» **TASK DESCRIPTION**
Please copy the leading lines of the entries below exactly, concluding with the line in which "家庭乱伦 (322, 698)" occurs.
[[ RECORDS FOR THE EXERCISE, beginning ]]
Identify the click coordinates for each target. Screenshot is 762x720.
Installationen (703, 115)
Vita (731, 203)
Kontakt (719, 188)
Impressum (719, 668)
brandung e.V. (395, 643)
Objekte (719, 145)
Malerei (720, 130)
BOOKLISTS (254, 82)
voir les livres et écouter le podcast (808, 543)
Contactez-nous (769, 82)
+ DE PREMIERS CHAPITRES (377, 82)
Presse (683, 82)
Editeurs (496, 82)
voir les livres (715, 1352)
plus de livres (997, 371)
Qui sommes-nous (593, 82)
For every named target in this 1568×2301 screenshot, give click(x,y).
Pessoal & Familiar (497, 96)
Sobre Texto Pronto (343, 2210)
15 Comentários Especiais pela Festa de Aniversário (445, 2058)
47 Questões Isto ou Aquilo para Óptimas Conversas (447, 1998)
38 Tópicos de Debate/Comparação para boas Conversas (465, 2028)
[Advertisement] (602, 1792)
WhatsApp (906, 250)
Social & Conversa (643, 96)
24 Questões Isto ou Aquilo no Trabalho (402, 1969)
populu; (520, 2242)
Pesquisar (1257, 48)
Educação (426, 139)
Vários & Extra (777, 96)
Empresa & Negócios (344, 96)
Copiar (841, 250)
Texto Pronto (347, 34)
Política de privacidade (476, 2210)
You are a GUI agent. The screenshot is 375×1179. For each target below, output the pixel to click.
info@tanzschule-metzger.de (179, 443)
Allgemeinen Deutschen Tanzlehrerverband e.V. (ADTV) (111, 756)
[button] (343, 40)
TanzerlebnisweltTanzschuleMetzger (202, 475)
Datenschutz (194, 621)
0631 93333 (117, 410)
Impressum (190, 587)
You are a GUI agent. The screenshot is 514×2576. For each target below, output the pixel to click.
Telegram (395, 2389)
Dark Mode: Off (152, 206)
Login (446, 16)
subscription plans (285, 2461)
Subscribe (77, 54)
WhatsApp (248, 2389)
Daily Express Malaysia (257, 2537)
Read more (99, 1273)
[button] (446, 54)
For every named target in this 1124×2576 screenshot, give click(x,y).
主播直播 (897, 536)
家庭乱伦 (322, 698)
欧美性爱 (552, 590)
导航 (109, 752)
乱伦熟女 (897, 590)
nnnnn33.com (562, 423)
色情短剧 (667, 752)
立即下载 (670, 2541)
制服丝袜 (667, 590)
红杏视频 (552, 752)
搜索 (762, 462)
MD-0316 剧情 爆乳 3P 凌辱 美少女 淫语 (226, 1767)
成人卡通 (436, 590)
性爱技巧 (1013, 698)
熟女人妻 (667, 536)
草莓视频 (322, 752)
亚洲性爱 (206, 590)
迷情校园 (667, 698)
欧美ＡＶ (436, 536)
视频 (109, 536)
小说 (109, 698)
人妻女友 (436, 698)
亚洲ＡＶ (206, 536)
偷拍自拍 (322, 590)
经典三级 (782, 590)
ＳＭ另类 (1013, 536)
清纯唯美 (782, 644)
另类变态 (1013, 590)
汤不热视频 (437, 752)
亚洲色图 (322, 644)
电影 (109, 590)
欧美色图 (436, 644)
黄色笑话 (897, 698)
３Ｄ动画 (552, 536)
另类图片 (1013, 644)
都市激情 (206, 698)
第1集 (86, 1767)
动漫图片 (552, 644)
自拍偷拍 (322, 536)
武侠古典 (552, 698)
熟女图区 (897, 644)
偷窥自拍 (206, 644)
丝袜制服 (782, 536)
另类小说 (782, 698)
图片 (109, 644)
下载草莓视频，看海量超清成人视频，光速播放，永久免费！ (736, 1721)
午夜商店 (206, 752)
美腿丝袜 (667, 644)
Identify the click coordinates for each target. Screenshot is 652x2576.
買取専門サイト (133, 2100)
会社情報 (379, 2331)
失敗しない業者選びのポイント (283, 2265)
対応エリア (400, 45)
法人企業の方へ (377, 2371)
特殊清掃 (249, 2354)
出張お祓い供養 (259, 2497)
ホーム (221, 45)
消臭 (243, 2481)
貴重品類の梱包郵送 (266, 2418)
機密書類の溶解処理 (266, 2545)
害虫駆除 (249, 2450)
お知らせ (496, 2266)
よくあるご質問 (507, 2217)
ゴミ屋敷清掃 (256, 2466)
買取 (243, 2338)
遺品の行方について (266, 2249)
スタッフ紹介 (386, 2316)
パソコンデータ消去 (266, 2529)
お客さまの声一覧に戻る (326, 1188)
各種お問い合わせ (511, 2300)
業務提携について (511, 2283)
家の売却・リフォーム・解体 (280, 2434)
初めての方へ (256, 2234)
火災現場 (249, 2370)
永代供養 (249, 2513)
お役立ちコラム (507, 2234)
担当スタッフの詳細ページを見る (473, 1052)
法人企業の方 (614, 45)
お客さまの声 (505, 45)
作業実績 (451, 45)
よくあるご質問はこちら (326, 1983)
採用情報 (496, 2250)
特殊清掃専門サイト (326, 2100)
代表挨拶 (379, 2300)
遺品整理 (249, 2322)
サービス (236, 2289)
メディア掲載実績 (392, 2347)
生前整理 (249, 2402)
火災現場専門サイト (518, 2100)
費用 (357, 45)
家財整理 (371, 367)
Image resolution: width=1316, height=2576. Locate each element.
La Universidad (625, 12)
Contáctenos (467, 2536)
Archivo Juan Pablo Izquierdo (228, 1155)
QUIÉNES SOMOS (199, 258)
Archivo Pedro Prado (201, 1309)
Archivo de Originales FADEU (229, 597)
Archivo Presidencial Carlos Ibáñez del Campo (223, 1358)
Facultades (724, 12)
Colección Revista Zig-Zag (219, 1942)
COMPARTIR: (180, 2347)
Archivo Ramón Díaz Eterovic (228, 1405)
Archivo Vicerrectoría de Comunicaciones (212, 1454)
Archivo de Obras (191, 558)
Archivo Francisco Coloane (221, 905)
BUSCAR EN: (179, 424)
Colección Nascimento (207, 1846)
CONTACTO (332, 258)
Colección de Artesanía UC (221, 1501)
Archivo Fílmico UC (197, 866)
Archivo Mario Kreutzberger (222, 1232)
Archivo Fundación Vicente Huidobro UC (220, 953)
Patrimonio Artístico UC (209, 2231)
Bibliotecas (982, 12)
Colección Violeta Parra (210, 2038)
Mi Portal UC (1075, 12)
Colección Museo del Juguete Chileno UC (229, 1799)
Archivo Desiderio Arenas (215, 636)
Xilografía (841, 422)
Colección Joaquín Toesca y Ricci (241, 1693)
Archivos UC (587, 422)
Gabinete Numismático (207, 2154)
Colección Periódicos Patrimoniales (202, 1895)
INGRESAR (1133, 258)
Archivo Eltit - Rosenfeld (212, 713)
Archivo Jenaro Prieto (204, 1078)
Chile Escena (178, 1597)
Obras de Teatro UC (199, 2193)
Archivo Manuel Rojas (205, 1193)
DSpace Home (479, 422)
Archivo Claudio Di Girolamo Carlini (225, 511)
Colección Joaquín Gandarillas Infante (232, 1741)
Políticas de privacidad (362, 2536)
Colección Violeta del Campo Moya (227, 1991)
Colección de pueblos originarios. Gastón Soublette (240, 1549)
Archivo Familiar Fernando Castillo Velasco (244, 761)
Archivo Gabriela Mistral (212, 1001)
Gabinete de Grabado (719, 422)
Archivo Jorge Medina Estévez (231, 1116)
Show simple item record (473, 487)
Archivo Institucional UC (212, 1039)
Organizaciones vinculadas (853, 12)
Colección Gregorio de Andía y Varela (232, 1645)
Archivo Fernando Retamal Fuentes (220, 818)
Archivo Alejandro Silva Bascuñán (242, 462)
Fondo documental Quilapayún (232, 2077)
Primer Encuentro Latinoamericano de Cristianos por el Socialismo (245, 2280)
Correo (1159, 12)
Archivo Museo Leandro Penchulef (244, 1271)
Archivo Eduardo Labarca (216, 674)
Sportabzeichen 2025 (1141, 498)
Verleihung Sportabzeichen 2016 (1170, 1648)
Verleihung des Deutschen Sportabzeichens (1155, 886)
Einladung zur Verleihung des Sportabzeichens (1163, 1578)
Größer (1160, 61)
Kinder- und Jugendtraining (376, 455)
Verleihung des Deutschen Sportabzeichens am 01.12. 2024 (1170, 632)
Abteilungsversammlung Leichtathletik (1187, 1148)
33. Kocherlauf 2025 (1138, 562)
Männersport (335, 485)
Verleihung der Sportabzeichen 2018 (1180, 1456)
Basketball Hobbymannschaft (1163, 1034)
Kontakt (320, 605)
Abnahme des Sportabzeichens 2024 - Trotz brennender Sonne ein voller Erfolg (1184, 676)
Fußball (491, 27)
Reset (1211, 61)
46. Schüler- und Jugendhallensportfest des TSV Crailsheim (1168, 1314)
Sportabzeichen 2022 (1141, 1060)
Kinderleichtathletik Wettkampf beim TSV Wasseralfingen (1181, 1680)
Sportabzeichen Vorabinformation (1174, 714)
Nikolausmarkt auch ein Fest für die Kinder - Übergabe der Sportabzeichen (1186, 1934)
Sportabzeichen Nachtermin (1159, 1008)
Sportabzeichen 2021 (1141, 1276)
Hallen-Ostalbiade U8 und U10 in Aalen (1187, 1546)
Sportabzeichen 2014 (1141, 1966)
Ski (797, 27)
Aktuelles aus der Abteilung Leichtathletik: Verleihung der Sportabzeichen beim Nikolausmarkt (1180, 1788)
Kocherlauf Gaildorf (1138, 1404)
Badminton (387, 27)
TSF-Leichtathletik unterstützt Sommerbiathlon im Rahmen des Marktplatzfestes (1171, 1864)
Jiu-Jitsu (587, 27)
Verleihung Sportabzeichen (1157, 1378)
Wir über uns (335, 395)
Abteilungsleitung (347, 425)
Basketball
[[ RECORDS FOR THE EXERCISE, end ]]
» **EXPECTED ANSWER**
Identify the click coordinates for each target. Screenshot is 762x720.
Installationen (703, 115)
Vita (731, 203)
Kontakt (719, 188)
Impressum (719, 668)
brandung e.V. (395, 643)
Objekte (719, 145)
Malerei (720, 130)
BOOKLISTS (254, 82)
voir les livres et écouter le podcast (808, 543)
Contactez-nous (769, 82)
+ DE PREMIERS CHAPITRES (377, 82)
Presse (683, 82)
Editeurs (496, 82)
voir les livres (715, 1352)
plus de livres (997, 371)
Qui sommes-nous (593, 82)
For every named target in this 1568×2301 screenshot, give click(x,y).
Pessoal & Familiar (497, 96)
Sobre Texto Pronto (343, 2210)
15 Comentários Especiais pela Festa de Aniversário (445, 2058)
47 Questões Isto ou Aquilo para Óptimas Conversas (447, 1998)
38 Tópicos de Debate/Comparação para boas Conversas (465, 2028)
[Advertisement] (602, 1792)
WhatsApp (906, 250)
Social & Conversa (643, 96)
24 Questões Isto ou Aquilo no Trabalho (402, 1969)
populu; (520, 2242)
Pesquisar (1257, 48)
Educação (426, 139)
Vários & Extra (777, 96)
Empresa & Negócios (344, 96)
Copiar (841, 250)
Texto Pronto (347, 34)
Política de privacidade (476, 2210)
You are a GUI agent. The screenshot is 375×1179. For each target below, output the pixel to click.
info@tanzschule-metzger.de (179, 443)
Allgemeinen Deutschen Tanzlehrerverband e.V. (ADTV) (111, 756)
[button] (343, 40)
TanzerlebnisweltTanzschuleMetzger (202, 475)
Datenschutz (194, 621)
0631 93333 (117, 410)
Impressum (190, 587)
You are a GUI agent. The screenshot is 514×2576. For each target below, output the pixel to click.
Telegram (395, 2389)
Dark Mode: Off (152, 206)
Login (446, 16)
subscription plans (285, 2461)
Subscribe (77, 54)
WhatsApp (248, 2389)
Daily Express Malaysia (257, 2537)
Read more (99, 1273)
[button] (446, 54)
For every named target in this 1124×2576 screenshot, give click(x,y).
主播直播 (897, 536)
家庭乱伦 (322, 698)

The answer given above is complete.